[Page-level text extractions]
****************
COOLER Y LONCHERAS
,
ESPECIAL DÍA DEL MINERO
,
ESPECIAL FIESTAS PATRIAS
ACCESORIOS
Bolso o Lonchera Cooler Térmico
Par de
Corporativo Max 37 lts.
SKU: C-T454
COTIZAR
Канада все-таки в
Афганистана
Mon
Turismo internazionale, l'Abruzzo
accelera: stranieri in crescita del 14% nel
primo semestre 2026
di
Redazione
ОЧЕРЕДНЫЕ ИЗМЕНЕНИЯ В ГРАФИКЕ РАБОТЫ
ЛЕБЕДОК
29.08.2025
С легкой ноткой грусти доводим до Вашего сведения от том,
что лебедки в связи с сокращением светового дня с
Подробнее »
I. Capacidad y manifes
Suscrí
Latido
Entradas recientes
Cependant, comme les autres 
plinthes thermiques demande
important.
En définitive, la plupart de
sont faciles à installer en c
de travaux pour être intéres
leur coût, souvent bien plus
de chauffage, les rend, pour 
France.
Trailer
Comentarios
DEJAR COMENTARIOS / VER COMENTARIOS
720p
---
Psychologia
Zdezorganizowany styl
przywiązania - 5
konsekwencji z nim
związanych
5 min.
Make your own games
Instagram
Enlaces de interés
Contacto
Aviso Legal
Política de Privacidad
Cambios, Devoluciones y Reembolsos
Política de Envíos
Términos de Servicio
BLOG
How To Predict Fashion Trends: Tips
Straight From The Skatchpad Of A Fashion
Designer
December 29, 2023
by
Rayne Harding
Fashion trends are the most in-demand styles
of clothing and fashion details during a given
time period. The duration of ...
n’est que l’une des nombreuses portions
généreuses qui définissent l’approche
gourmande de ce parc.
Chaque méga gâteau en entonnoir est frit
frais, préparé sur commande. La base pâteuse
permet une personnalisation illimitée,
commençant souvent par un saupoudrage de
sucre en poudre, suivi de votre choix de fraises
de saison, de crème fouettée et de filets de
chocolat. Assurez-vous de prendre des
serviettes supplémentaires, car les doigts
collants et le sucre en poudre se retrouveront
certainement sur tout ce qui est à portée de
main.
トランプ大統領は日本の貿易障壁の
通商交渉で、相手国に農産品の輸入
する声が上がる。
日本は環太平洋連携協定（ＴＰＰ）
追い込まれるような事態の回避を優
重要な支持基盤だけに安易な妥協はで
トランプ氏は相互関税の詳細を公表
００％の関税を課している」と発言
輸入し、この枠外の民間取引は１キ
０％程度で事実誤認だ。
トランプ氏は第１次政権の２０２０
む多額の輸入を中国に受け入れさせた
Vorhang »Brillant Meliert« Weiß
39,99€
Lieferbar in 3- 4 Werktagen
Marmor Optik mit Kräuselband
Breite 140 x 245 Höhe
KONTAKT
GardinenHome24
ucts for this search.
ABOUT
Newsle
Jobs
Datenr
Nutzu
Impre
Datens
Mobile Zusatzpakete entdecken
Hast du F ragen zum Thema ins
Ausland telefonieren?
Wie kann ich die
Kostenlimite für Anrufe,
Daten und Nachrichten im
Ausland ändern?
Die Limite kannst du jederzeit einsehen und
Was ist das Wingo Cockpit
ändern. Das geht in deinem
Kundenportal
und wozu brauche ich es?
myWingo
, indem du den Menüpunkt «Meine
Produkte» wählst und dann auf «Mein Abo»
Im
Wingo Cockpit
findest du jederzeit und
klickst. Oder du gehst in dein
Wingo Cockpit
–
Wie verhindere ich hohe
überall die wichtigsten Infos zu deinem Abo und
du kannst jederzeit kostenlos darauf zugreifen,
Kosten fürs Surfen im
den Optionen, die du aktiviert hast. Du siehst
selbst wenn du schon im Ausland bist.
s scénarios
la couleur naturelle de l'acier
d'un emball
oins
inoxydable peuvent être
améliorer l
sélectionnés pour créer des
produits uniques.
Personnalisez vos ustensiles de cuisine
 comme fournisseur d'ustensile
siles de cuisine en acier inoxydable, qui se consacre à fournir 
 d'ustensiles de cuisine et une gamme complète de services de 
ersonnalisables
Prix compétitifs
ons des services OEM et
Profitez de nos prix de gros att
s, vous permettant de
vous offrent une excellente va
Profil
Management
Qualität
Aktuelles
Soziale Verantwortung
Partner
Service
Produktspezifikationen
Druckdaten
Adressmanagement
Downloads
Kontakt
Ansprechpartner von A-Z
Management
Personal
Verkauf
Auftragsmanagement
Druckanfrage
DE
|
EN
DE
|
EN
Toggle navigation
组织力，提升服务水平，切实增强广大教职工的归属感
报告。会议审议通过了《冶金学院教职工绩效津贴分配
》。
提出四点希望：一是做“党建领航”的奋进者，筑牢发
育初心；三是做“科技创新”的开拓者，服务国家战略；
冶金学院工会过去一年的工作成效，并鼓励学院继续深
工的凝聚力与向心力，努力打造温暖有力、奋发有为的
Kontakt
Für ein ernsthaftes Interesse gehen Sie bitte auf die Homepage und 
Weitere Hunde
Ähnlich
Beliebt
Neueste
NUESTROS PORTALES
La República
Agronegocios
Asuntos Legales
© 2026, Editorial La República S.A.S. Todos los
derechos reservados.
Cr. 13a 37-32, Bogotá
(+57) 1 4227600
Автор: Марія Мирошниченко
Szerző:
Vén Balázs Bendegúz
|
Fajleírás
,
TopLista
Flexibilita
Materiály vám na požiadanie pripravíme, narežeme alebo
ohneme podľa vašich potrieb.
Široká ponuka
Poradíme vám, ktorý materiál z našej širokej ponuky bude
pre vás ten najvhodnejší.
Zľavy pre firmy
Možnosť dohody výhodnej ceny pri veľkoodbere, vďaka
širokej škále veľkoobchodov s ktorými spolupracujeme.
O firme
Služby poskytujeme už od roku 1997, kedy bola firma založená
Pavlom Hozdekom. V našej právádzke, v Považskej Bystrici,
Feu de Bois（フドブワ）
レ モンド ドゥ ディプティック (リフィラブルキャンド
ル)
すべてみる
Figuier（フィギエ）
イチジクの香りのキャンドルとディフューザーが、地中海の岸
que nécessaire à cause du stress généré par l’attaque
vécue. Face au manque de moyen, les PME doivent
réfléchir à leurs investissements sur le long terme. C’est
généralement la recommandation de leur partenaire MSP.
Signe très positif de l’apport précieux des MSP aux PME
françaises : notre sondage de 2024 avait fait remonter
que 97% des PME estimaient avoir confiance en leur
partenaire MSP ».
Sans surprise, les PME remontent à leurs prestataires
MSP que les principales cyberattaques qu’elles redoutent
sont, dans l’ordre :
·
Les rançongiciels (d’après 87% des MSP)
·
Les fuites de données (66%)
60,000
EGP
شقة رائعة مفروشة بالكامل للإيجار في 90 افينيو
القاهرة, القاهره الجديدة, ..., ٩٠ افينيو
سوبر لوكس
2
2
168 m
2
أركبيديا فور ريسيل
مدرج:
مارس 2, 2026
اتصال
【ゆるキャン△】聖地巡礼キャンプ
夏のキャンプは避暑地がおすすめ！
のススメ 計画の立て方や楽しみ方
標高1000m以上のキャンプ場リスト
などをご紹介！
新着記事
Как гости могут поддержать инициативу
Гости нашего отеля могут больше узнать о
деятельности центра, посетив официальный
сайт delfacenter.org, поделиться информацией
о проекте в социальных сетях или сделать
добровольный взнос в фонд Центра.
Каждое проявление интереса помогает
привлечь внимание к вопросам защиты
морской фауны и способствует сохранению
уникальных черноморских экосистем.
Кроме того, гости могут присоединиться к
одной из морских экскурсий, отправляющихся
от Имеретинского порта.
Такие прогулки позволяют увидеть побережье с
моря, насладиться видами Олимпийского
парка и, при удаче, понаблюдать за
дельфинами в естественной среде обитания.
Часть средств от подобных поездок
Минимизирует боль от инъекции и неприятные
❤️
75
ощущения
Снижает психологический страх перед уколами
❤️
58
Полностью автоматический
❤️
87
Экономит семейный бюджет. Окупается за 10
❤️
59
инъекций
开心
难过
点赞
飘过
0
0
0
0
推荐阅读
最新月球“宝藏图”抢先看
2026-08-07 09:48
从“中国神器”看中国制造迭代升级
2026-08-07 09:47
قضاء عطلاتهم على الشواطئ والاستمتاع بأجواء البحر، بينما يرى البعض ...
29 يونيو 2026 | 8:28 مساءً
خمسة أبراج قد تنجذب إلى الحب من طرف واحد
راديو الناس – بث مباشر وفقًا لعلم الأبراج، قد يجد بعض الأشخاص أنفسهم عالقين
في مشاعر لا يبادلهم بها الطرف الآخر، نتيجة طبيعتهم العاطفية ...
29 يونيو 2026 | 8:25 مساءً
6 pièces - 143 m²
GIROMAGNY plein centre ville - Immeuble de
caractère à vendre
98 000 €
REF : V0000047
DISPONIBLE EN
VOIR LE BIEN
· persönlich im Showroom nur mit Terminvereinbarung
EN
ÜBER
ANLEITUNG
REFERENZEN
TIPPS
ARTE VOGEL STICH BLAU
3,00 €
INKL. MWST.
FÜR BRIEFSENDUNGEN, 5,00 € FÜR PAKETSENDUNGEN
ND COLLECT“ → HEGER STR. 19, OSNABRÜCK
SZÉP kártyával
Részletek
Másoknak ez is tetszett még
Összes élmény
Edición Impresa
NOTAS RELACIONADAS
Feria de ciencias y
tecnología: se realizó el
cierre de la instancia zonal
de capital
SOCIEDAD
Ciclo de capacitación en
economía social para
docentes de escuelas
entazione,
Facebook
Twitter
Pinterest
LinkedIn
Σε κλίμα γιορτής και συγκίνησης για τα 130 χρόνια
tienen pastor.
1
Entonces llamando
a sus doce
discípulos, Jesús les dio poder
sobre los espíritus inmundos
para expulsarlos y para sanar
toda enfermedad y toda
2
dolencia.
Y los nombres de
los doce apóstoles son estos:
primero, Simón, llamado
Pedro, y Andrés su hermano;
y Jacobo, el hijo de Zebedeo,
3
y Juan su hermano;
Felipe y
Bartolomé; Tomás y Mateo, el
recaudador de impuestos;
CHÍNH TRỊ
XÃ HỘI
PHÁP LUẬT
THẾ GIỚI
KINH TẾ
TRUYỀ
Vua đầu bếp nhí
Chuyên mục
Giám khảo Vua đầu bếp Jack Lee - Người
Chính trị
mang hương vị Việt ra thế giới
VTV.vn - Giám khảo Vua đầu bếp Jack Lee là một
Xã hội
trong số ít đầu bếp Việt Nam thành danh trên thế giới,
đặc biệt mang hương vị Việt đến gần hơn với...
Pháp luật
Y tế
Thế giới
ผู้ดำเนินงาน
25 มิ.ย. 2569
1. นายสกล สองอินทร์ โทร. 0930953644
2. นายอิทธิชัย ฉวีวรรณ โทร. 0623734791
****************
Activity: Would you set down, word for word, the lines from the opening of the entries above through the line with "przywiązania - 5", both included, and no others?

Problem solution:
COOLER Y LONCHERAS
,
ESPECIAL DÍA DEL MINERO
,
ESPECIAL FIESTAS PATRIAS
ACCESORIOS
Bolso o Lonchera Cooler Térmico
Par de
Corporativo Max 37 lts.
SKU: C-T454
COTIZAR
Канада все-таки в
Афганистана
Mon
Turismo internazionale, l'Abruzzo
accelera: stranieri in crescita del 14% nel
primo semestre 2026
di
Redazione
ОЧЕРЕДНЫЕ ИЗМЕНЕНИЯ В ГРАФИКЕ РАБОТЫ
ЛЕБЕДОК
29.08.2025
С легкой ноткой грусти доводим до Вашего сведения от том,
что лебедки в связи с сокращением светового дня с
Подробнее »
I. Capacidad y manifes
Suscrí
Latido
Entradas recientes
Cependant, comme les autres 
plinthes thermiques demande
important.
En définitive, la plupart de
sont faciles à installer en c
de travaux pour être intéres
leur coût, souvent bien plus
de chauffage, les rend, pour 
France.
Trailer
Comentarios
DEJAR COMENTARIOS / VER COMENTARIOS
720p
---
Psychologia
Zdezorganizowany styl
przywiązania - 5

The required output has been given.